- Data under study
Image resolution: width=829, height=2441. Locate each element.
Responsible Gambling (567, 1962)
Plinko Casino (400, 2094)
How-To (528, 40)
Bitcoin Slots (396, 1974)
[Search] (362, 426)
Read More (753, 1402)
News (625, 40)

...

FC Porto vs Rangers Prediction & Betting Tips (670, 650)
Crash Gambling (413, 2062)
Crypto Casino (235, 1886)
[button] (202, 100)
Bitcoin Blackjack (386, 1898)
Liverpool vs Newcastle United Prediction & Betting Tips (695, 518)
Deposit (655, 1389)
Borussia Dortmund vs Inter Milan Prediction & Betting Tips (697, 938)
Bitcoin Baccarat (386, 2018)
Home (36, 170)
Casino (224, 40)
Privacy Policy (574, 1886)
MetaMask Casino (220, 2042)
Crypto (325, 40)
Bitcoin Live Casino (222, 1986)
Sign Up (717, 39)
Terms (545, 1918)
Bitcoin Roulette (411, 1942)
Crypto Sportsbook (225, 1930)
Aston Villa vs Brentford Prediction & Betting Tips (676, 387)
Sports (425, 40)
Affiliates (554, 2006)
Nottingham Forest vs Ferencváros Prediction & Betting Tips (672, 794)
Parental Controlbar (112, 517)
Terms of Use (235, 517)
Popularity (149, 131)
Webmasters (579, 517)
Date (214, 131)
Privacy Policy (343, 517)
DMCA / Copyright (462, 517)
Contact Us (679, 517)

---

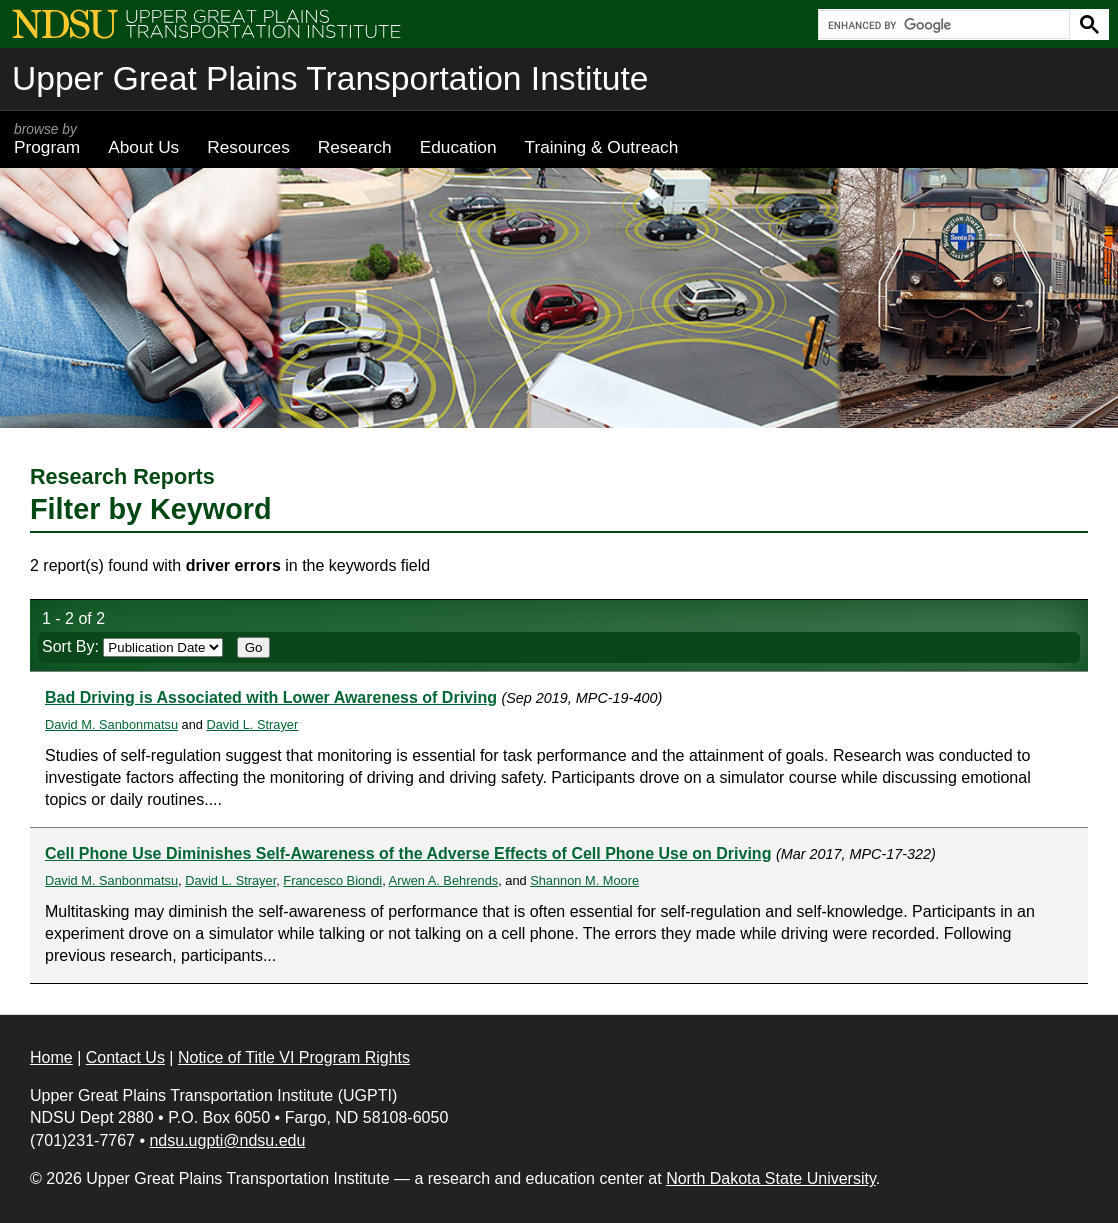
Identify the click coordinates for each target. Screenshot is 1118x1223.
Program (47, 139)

- Requirement
From the data above, output only the lines between the line containing "MetaMask Casino (220, 2042)" and the line containing "Contact Us (679, 517)", inclusive, exactly as written.

- Written answer
MetaMask Casino (220, 2042)
Crypto (325, 40)
Bitcoin Live Casino (222, 1986)
Sign Up (717, 39)
Terms (545, 1918)
Bitcoin Roulette (411, 1942)
Crypto Sportsbook (225, 1930)
Aston Villa vs Brentford Prediction & Betting Tips (676, 387)
Sports (425, 40)
Affiliates (554, 2006)
Nottingham Forest vs Ferencváros Prediction & Betting Tips (672, 794)
Parental Controlbar (112, 517)
Terms of Use (235, 517)
Popularity (149, 131)
Webmasters (579, 517)
Date (214, 131)
Privacy Policy (343, 517)
DMCA / Copyright (462, 517)
Contact Us (679, 517)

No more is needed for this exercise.